Hulsey v. Smith

Annotate this Case

224 Ga. 783 (1968)

164 S.E.2d 782

HULSEY v. SMITH et al.

24838.

Supreme Court of Georgia.

Submitted September 12, 1968.

Decided November 21, 1968.

A. H. Leatherwood, for appellant.

James R. Dollar, Jr., for appellees.

FRANKUM, Justice.

It is essential to the validity and enforceability of a zoning regulation allegedly enacted by county commissioners that the regulation itself be spread upon the minutes of the commissioners so as to enable those affected thereby to know with certainty what uses are prohibited and what uses are permitted by the regulation and where such uses are permitted or prohibited. Accordingly, parol evidence is not admissible to prove the contents of such regulation or to identify, without more, a purported zoning map which is an integral part of such regulation and without which it would be meaningless. Western & A. R. v. Peterson, 168 Ga. 259, 263 (5) (147 SE 513); City of Waycross v. Boatright, 104 Ga. App. 685 (122 SE2d 475); and City Council of Augusta v. Irvin, 109 Ga. App. 598 (137 SE2d 82). Applying these principles to the facts appearing in this case the plaintiffs could not maintain the present action to enjoin the defendant from maintaining a junkyard in violation of the provisions of an alleged zoning regulation of the County Commissioners of Douglas County. It affirmatively appears from the pleadings and from the evidence that a copy of the map which was an essential part of the purported regulations was "not available" in the office of the commissioners at the county seat in Douglasville; that it was not recorded in the minutes of the board of commissioners or attached to the "ordinance" in the "ordinance" file of the commissioners, but that it was kept in the files of the Coosa Valley Planning Commission in its office in Rome, Georgia.
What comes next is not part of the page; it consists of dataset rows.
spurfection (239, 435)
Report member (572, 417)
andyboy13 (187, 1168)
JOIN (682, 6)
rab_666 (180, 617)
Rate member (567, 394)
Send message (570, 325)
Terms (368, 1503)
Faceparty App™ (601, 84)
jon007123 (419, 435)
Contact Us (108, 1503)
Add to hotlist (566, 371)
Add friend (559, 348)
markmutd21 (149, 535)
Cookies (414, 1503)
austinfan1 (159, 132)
Furthermore, the only entries on the minutes of the board relied on as establishing the adoption of the purported zoning regulations are so deficient in substance as to be utterly meaningless. These entries, as appears from the certified extracts from the minutes, are as follows: "The Board of Commissioners of Roads and Revenues met at 10:00 o'clock in their regular meeting. Minutes of last regular session were read and approved. A public hearing was held on the zoning of Douglas County with two people present, Cecil Thompson local builder and Bob Miller with Johnson Land Company. A discussion was held on the lot size, adoption pending with the approval of County Attorney. Adopted June 26, 1962 S/H. T. Bomar, Chairman"; and: "The Board of Commissioners *784 of Roads and Revenues met at 10:00 o'clock in a called meeting for the purpose of discussing a few important matters. A resolution was passed that use of oxidation ponds in Douglas County with a fee to be set for the ones using it. The minimum lot size shown in Article VIII under heading District R-1 is hereby amended to be one (1) acre for the first dwelling unit. Except as above stated, The Zoning Regulations of Douglas County, Georgia adopted June 19, 1962 is approved and adopted in its entirety and as above amended. This minutes adopted July 24, 1962 S/ Hugh Riley, Acting Chairman." As will be observed from the quoted matter which is the body of the minutes in their entirety as introduced in evidence, no reference is contained therein to any code of zoning regulations which may be identified from the contents of the minutes themselves as being the regulations adopted thereby. Furthermore, the alleged regulations introduced in evidence by the plaintiff are in no way identified except by parol testimony as being those which were submitted to the county commissioners for their consideration. "It is an elementary principle of law that the existence of a municipal ordinance cannot be proved by parol evidence. Southern R. Co. v. Thompson, 96 Ga. App. 305 (99 SE2d 845); W. & A. R. Co. v. Hix, 104 Ga. 11 (30 SE 424); W. & A. R. Co. v. Peterson, 168 Ga. 259 (6) (147 SE 513); N., C. & St. L. R. v. Peavler, 134 Ga. 618 (68 SE 432)." City of Waycross v. Boatright, supra, at p. 687. The same rule applies to enactments by county commissioners.

It thus affirmatively appears that the purported zoning regulations were never legally adopted by the county commissioners, and the trial court, sitting without a jury, erred in rendering judgment for the plaintiff and in enjoining the defendant from maintaining the junkyard in question.

Judgment reversed. All the Justices concur.